Problem description → Nothing but the pictures gets dropped; retype every entry exactly.

[Saved data entries]

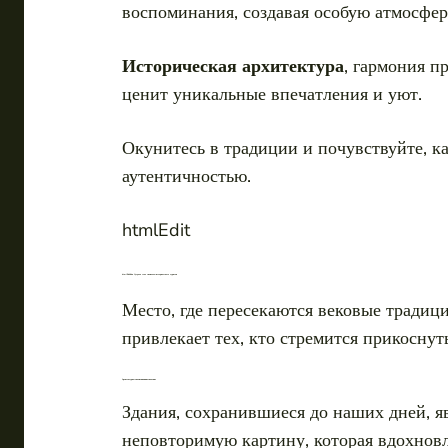
воспоминания, создавая особую атмосферу
Историческая архитектура
, гармония п
ценит уникальные впечатления и уют.
Окунитесь в традиции и почувствуйте, ка
аутентичностью.
htmlEdit
htmlEditКак Суздаль стал символом исторического туризма
Место, где пересекаются вековые традиц
привлекает тех, кто стремится прикоснут
Архитектурные памятники и их значение
Здания, сохранившиеся до наших дней, 
неповторимую картину, которая вдохновл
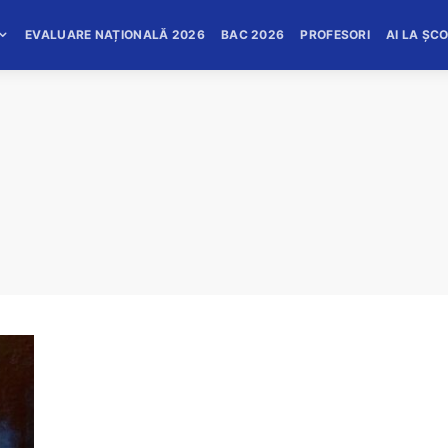
EVALUARE NAȚIONALĂ 2026
BAC 2026
PROFESORI
AI LA ȘC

Result of this task →
воспоминания, создавая особую атмосферу
Историческая архитектура
, гармония п
ценит уникальные впечатления и уют.
Окунитесь в традиции и почувствуйте, ка
аутентичностью.
htmlEdit
htmlEditКак Суздаль стал символом исторического туризма
Место, где пересекаются вековые традиц
привлекает тех, кто стремится прикоснут
Архитектурные памятники и их значение
Здания, сохранившиеся до наших дней, 
неповторимую картину, которая вдохновл
EVALUARE NAȚIONALĂ 2026
BAC 2026
PROFESORI
AI LA ȘC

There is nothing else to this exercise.